- _WHAT IS EXPECTED_: When a line of the entries contains "pills", please list that line.

Records drawn from a dataset:

+--

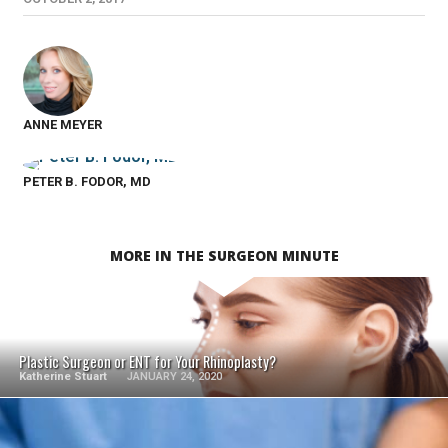
ANNE MEYER
PETER B. FODOR, MD
MORE IN THE SURGEON MINUTE
SEE VIDEO
Plastic Surgeon or ENT for Your Rhinoplasty?
Katherine Stuart
JANUARY 24, 2020
SEE VIDEO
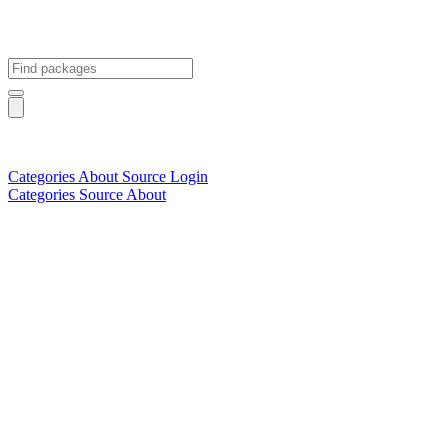
Categories
About
Source
Login
Categories
Source
About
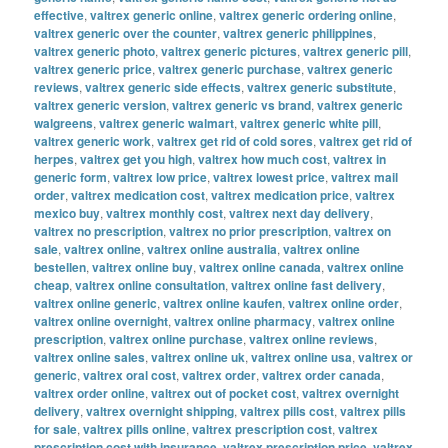
effective
,
valtrex generic online
,
valtrex generic ordering online
,
valtrex generic over the counter
,
valtrex generic philippines
,
valtrex generic photo
,
valtrex generic pictures
,
valtrex generic pill
,
valtrex generic price
,
valtrex generic purchase
,
valtrex generic
reviews
,
valtrex generic side effects
,
valtrex generic substitute
,
valtrex generic version
,
valtrex generic vs brand
,
valtrex generic
walgreens
,
valtrex generic walmart
,
valtrex generic white pill
,
valtrex generic work
,
valtrex get rid of cold sores
,
valtrex get rid of
herpes
,
valtrex get you high
,
valtrex how much cost
,
valtrex in
generic form
,
valtrex low price
,
valtrex lowest price
,
valtrex mail
order
,
valtrex medication cost
,
valtrex medication price
,
valtrex
mexico buy
,
valtrex monthly cost
,
valtrex next day delivery
,
valtrex no prescription
,
valtrex no prior prescription
,
valtrex on
sale
,
valtrex online
,
valtrex online australia
,
valtrex online
bestellen
,
valtrex online buy
,
valtrex online canada
,
valtrex online
cheap
,
valtrex online consultation
,
valtrex online fast delivery
,
valtrex online generic
,
valtrex online kaufen
,
valtrex online order
,
valtrex online overnight
,
valtrex online pharmacy
,
valtrex online
prescription
,
valtrex online purchase
,
valtrex online reviews
,
valtrex online sales
,
valtrex online uk
,
valtrex online usa
,
valtrex or
generic
,
valtrex oral cost
,
valtrex order
,
valtrex order canada
,
valtrex order online
,
valtrex out of pocket cost
,
valtrex overnight
delivery
,
valtrex overnight shipping
,
valtrex pills cost
,
valtrex pills
for sale
,
valtrex pills online
,
valtrex prescription cost
,
valtrex
prescription cost with insurance
,
valtrex prescription price
,
valtrex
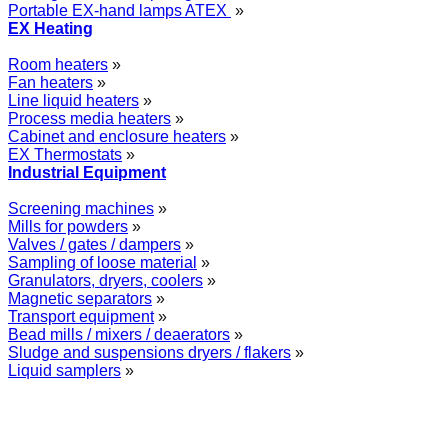
Portable EX-hand lamps ATEX
»
EX Heating
Room heaters
»
Fan heaters
»
Line liquid heaters
»
Process media heaters
»
Cabinet and enclosure heaters
»
EX Thermostats
»
Industrial Equipment
Screening machines
»
Mills for powders
»
Valves / gates / dampers
»
Sampling of loose material
»
Granulators, dryers, coolers
»
Magnetic separators
»
Transport equipment
»
Bead mills / mixers / deaerators
»
Sludge and suspensions dryers / flakers
»
Liquid samplers
»
WOLFF GROUP provides specialised engineering works for broad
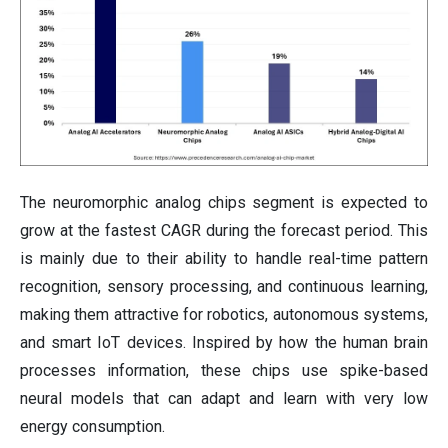
The neuromorphic analog chips segment is expected to
grow at the fastest CAGR during the forecast period. This
is mainly due to their ability to handle real-time pattern
recognition, sensory processing, and continuous learning,
making them attractive for robotics, autonomous systems,
and smart IoT devices. Inspired by how the human brain
processes information, these chips use spike-based
neural models that can adapt and learn with very low
energy consumption.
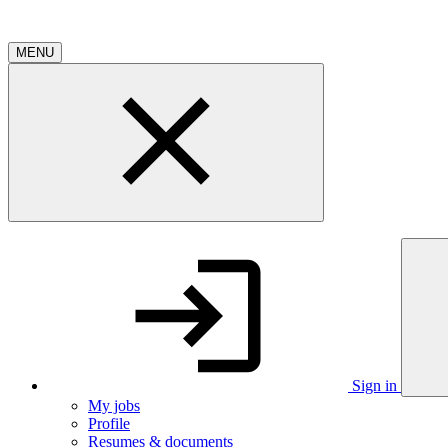
MENU
Sign in
My jobs
Profile
Resumes & documents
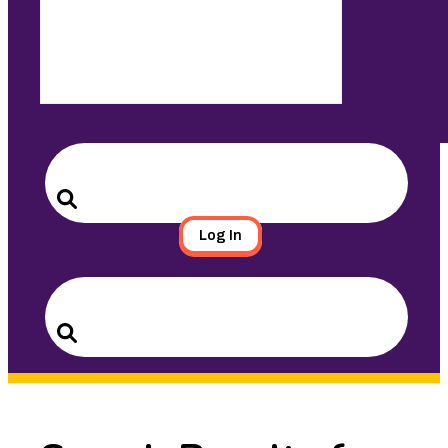
Search
for:
Search
Log In
Search
for:
Search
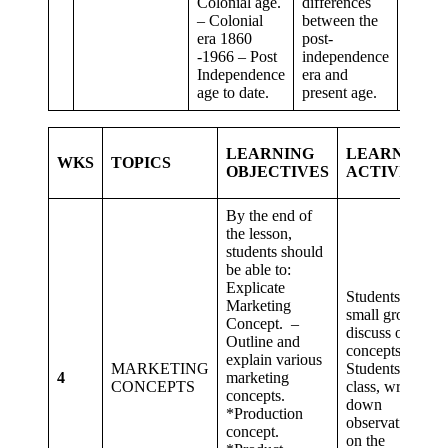
Colonial age.
differences
and
– Colonial
between the
commu
era 1860
post-
-1966 – Post
independence
Independence
era and
age to date.
present age.
LEARNING
LEARNING
WKS
TOPICS
OBJECTIVES
ACTIVITIES
By the end of
the lesson,
students should
be able to:
Explicate
Students in
Marketing
small groups,
Concept. –
discuss on the
Outline and
concepts.
explain various
MARKETING
Students as a
4
marketing
CONCEPTS
class, write
concepts.
down
*Production
observations
concept.
on the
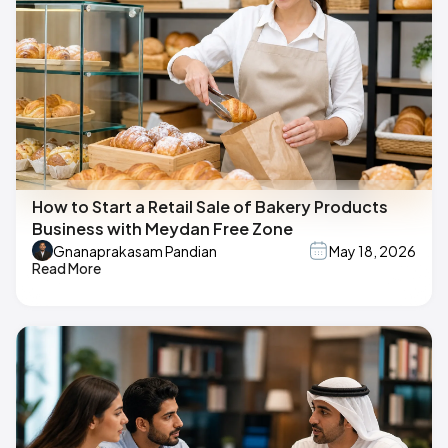
How to Start a Retail Sale of Bakery Products
Business with Meydan Free Zone
Gnanaprakasam Pandian
May 18, 2026
Read More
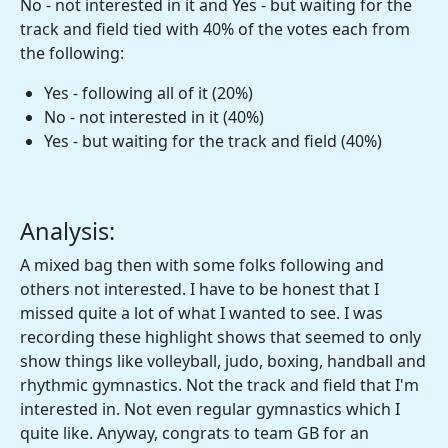
No - not interested in it and Yes - but waiting for the
track and field tied with 40% of the votes each from
the following:
Yes - following all of it (20%)
No - not interested in it (40%)
Yes - but waiting for the track and field (40%)
Analysis:
A mixed bag then with some folks following and
others not interested. I have to be honest that I
missed quite a lot of what I wanted to see. I was
recording these highlight shows that seemed to only
show things like volleyball, judo, boxing, handball and
rhythmic gymnastics. Not the track and field that I'm
interested in. Not even regular gymnastics which I
quite like. Anyway, congrats to team GB for an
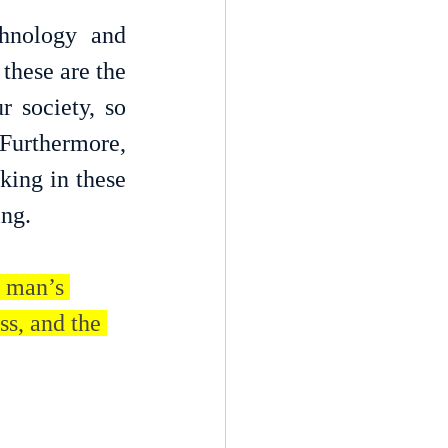
nology and 
these are the 
 society, so 
 Furthermore, 
ing in these 
ing.
 man’s 
ss, and the 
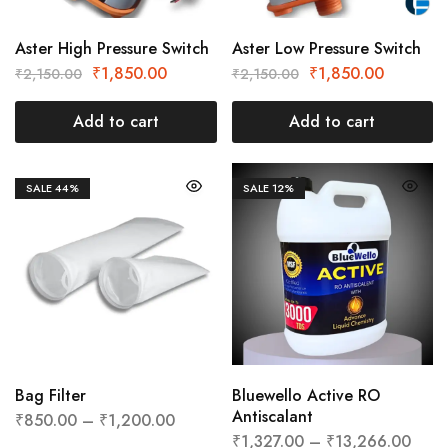
Aster High Pressure Switch
Aster Low Pressure Switch
₹
1,850.00
₹
1,850.00
₹
2,150.00
₹
2,150.00
Add to cart
Add to cart
SALE
44%
SALE
12%
Bag Filter
Bluewello Active RO
Antiscalant
₹
850.00
–
₹
1,200.00
₹
1,327.00
–
₹
13,266.00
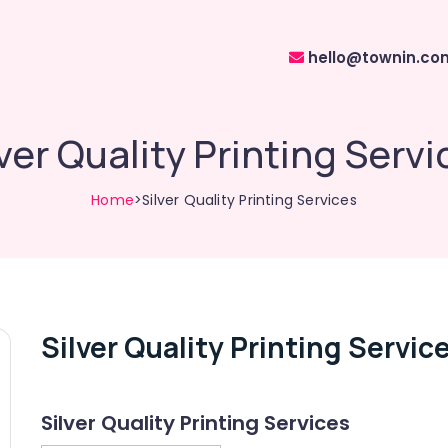
hello@townin.co
lver Quality Printing Servi
Home
>Silver Quality Printing Services
Silver Quality Printing Servic
Silver Quality Printing Services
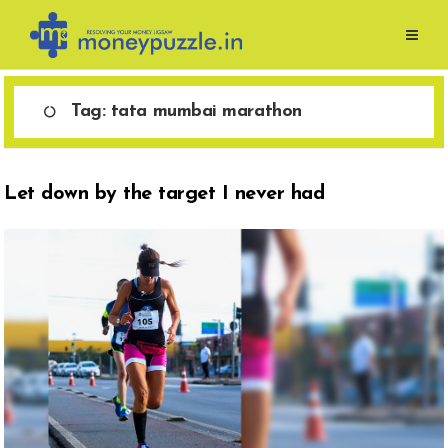
Skip
to
content
Tag:
tata mumbai marathon
Let down by the target I never had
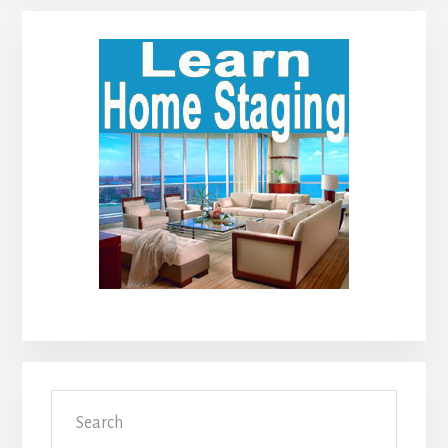
Primary
Sidebar
Search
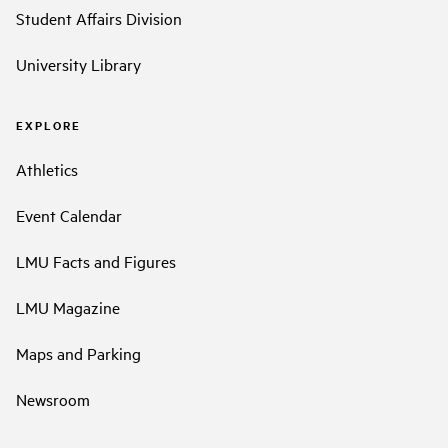
Student Affairs Division
University Library
EXPLORE
Athletics
Event Calendar
LMU Facts and Figures
LMU Magazine
Maps and Parking
Newsroom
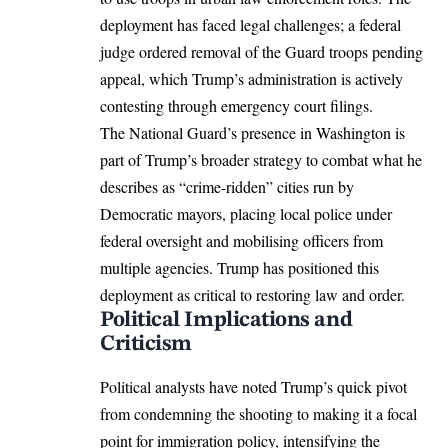
deployment has faced legal challenges; a federal
judge ordered removal of the Guard troops pending
appeal, which Trump’s administration is actively
contesting through emergency court filings.​
The National Guard’s presence in Washington is
part of Trump’s broader strategy to combat what he
describes as “crime-ridden” cities run by
Democratic mayors, placing local police under
federal oversight and mobilising officers from
multiple agencies. Trump has positioned this
deployment as critical to restoring law and order.​
Political Implications and
Criticism
Political analysts have noted Trump’s quick pivot
from condemning the shooting to making it a focal
point for immigration policy, intensifying the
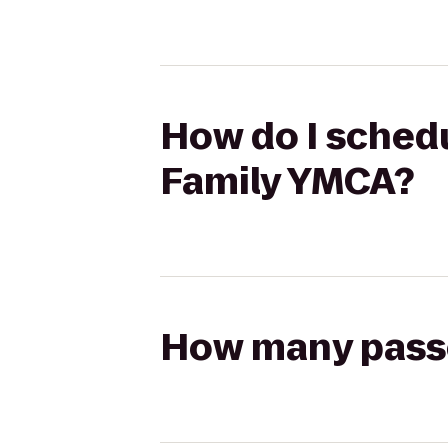
How do I schedu
Family YMCA?
How many passen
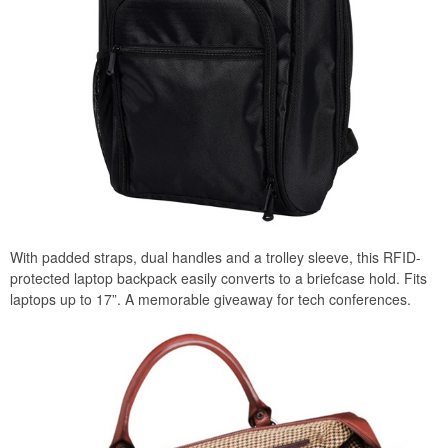
With padded straps, dual handles and a trolley sleeve, this RFID-
protected laptop backpack easily converts to a briefcase hold. Fits
laptops up to 17”. A memorable giveaway for tech conferences.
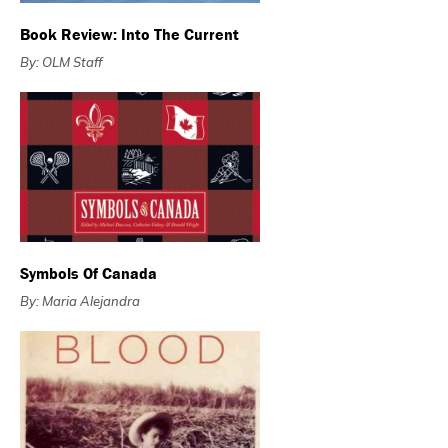
Book Review: Into The Current
By: OLM Staff
Symbols Of Canada
By: Maria Alejandra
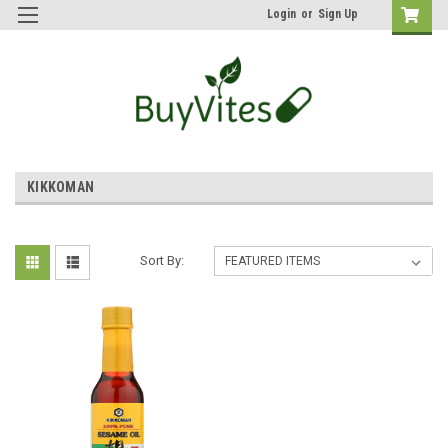
Login
or
Sign Up
KIKKOMAN
Sort By:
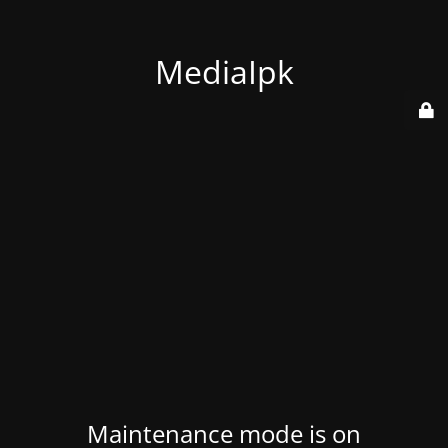
MediaIpk
Maintenance mode is on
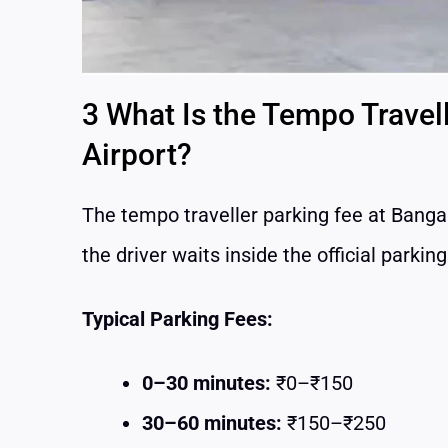
3 What Is the Tempo Travel
Airport?
The tempo traveller parking fee at Banga
the driver waits inside the official parkin
Typical Parking Fees:
0–30 minutes:
₹0–₹150
30–60 minutes:
₹150–₹250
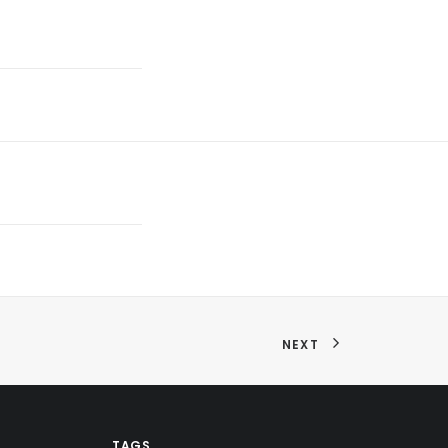
NEXT
TAGS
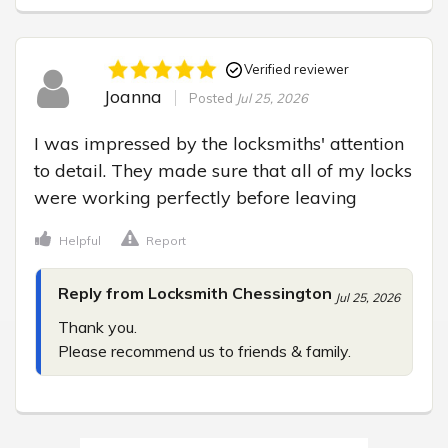
Verified reviewer
Joanna
Posted
Jul 25, 2026
I was impressed by the locksmiths' attention 
to detail. They made sure that all of my locks 
were working perfectly before leaving
Helpful
Report
Reply from Locksmith Chessington
Jul 25, 2026
Thank you.

Please recommend us to friends & family.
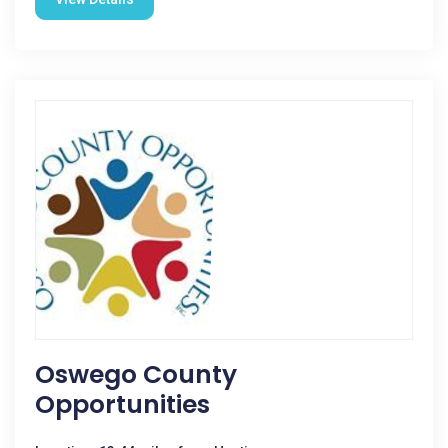
Oswego County
Opportunities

+--

- _FINISHED TASK_:
valtrex pills cost
valtrex pills
valtrex pills online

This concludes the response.